O terceiro filme da franquia “Jogos vorazes” chega ao cinema de forma corajosa e competente, sendo um bom entretenimento para o público jovem. A esta altura, todos já sabem a história de Katniss Everdeen (Jennifer Lawrence) e sua saga em unir os distritos contra as formas de opressão impostas pela Capital, responsável por manipular a mídia, promover a desigualdade no acesso às riquezas e comandar os temíveis jogos (ideologia para que os distritos se vejam sempre em tom de competição, como ocorre, por exemplo, no futebol, obviamente em outras proporções, mas de igual fundamento).

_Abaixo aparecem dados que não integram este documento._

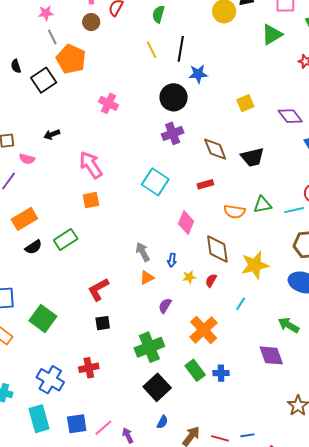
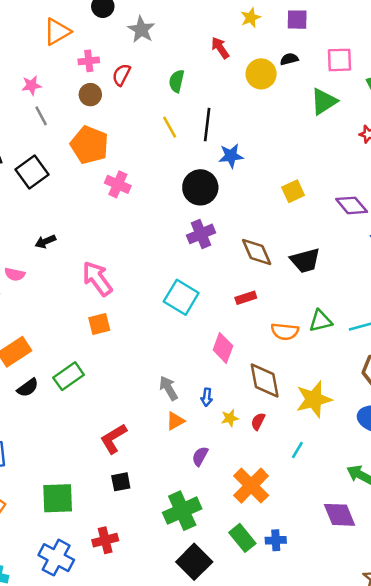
orange pentagon: (71, 59) -> (89, 145), moved
pink cross: (108, 103) -> (118, 184), moved
green square: (43, 319) -> (58, 498), moved, turned -36

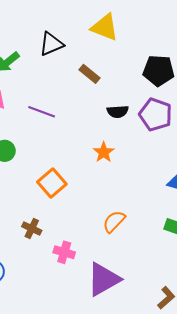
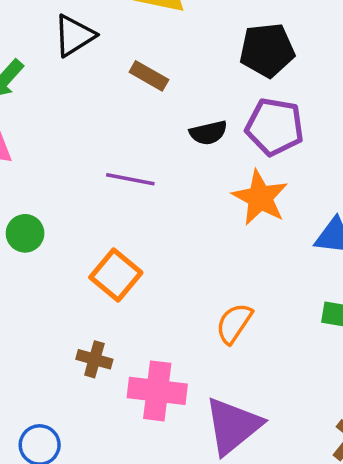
purple line: (42, 112) -> (130, 179), moved
orange star: (104, 152) -> (260, 198), moved, size x1.5
pink cross: (64, 252) -> (157, 391), size x1.5

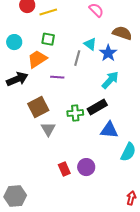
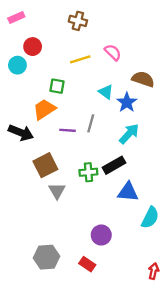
yellow line: (48, 12) -> (80, 59), moved
cyan circle: (14, 42) -> (17, 65), moved
gray line: (77, 58) -> (91, 123), moved
black arrow: (17, 79) -> (21, 133), turned 45
red rectangle: (64, 169) -> (87, 264), moved, turned -32
gray hexagon: (15, 196) -> (47, 257), moved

Há que se destacar as atuações (o filme é de Lawrence) e o capricho na produção deste capítulo. O tom sombrio, os destroços quando a base é invadida, os meios de transporte e de comunicação, tudo faz imergir àquele mundo fantasioso. Inclusive, a divisão deste capítulo em dois foi aproveitada de forma satisfatória, para aprofundar os personagens. Tudo direitinho, inclusive nos diálogos que remetem aos tons políticos do século XX, de um lado o fascismo e de outro a massificação da informação.
O grande problema da obra é que o argumento contem furos que apenas se encaixam se tivermos muita disposição para aceitar a superficialidade traçada pela história, afinal, feita para introduzir os jovens neste dilema. Sendo assim, toda a problematização se faz ao nível de discurso. O que se quer dizer com isso é que a política se aparta de qualquer ideia de materialidade e de sopro de vida e necessidade que se podem vislumbrar no controle daqueles corpos humanos: não se questiona o artefato bélico à disposição dos distritos, seus níveis de suprimento, a tecnologia fantástica que dispõem. As armas, as construções, enfim, tudo parece tão natural. De certa forma, a alienação tão questionada está presente para quem quiser conferir, só não espere isso do roteiro. O objeto questionável, torna-se, ele mesmo, a imagem que aqui consumimos.
Da mesma forma, o lado da Capital também tem ao seu dispor todo um aparato técnico, e a política se aparta da realidade concreta para dar voz a ela mesma. Com isso, “Jogos vorazes” é um embuste, pois seu discurso se assenta num simulacro de imagens e de posições de poder que jamais ganham força além de toda aquela superficialidade. Para piorar, líderes e todo o grupo revolucionário ficam demasiadamente à mercê da decisão individual de Katniss, por exemplo, e isto só serve mesmo para reforçar o que o filme se propõe (ao contrário), pois ao questionar a individualidade versus a massificação, se utiliza de elementos óbvios, românticos e de fácil assimilação.
No entanto, ainda que apartado do mundo do trabalho e da origem de todas as construções sociais que obviamente sustentam qualquer tipo de agrupamento humano, o roteiro inteligentemente não se torna maniqueísta a ponto de deflagrar uma guerra do bem contra o mal. De fato, tanto de um lado quanto de outro se está à mercê de pessoas, de grupos, de discursos que se digladiam pelo poder. A interpretação dúbia da protagonista não apenas convence, mas é realizada de forma magistral, e não sabemos ao certo a que fundamentos se sustentam os discursos da liberdade e da opressão. Neste sentido, reviravoltas podem ser pressentidas, e o roteiro acerta em suas escolhas, em deixar a dúvida tomar conta, em valorizar o telespectador instigante.
Pelo menos, é bem mais reconfortante saber que os jovens podem introduzir tal discussão a partir de tal obra, do que provavelmente tentar extrair algo de mais densidade em séries como Crepúsculo, por exemplo. Neste sentido, ao lado de “Divergentes” e “Maze runner”, estes “Jogos vorazes” se apresenta como o mais completo, o mais bem produzido, ainda que falho em seu sistema de referência.